What the task asks
Of all the lines in the records below, copy only those that contain the string "Credit".

Stored records
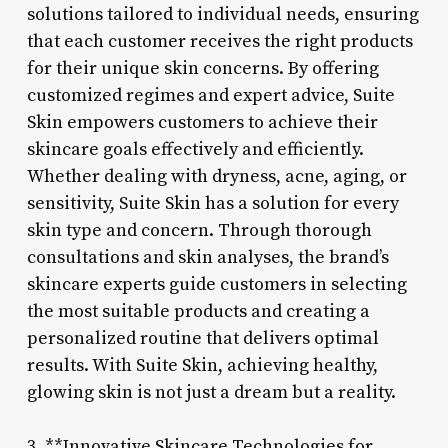
solutions tailored to individual needs, ensuring
that each customer receives the right products
for their unique skin concerns. By offering
customized regimes and expert advice, Suite
Skin empowers customers to achieve their
skincare goals effectively and efficiently.
Whether dealing with dryness, acne, aging, or
sensitivity, Suite Skin has a solution for every
skin type and concern. Through thorough
consultations and skin analyses, the brand’s
skincare experts guide customers in selecting
the most suitable products and creating a
personalized routine that delivers optimal
results. With Suite Skin, achieving healthy,
glowing skin is not just a dream but a reality.
3. **Innovative Skincare Technologies for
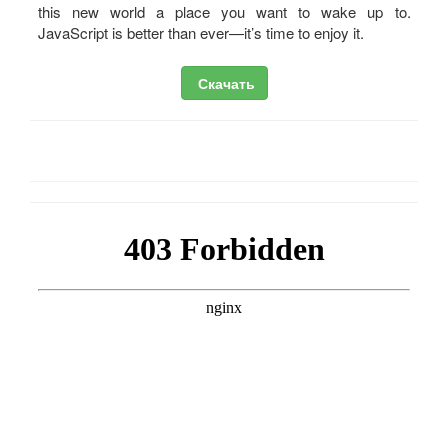
this new world a place you want to wake up to.
JavaScript is better than ever—it’s time to enjoy it.
Скачать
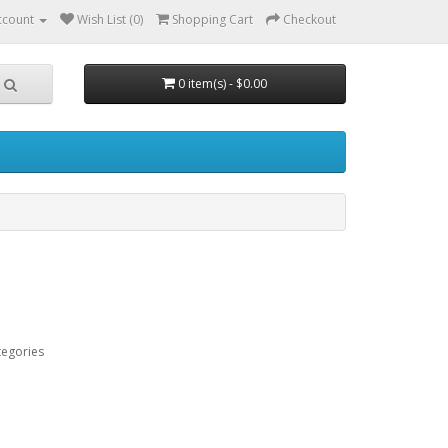
ccount
Wish List (0)
Shopping Cart
Checkout
0 item(s) - $0.00
tegories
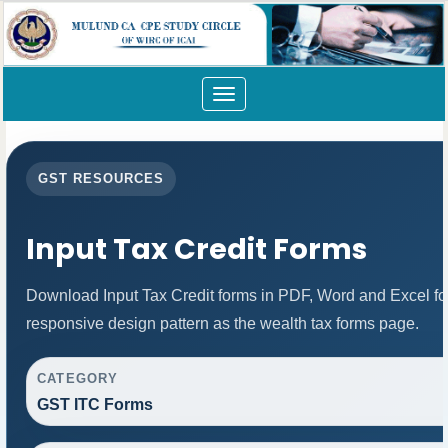
Toggle
navigation
GST RESOURCES
Input Tax Credit Forms
Download Input Tax Credit forms in PDF, Word and Excel f
responsive design pattern as the wealth tax forms page.
CATEGORY
GST ITC Forms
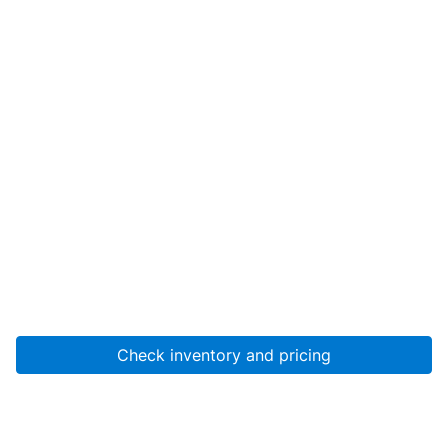
Check inventory and pricing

Response box
Input Tax Credit Forms
Download Input Tax Credit forms in PDF, Word and Excel f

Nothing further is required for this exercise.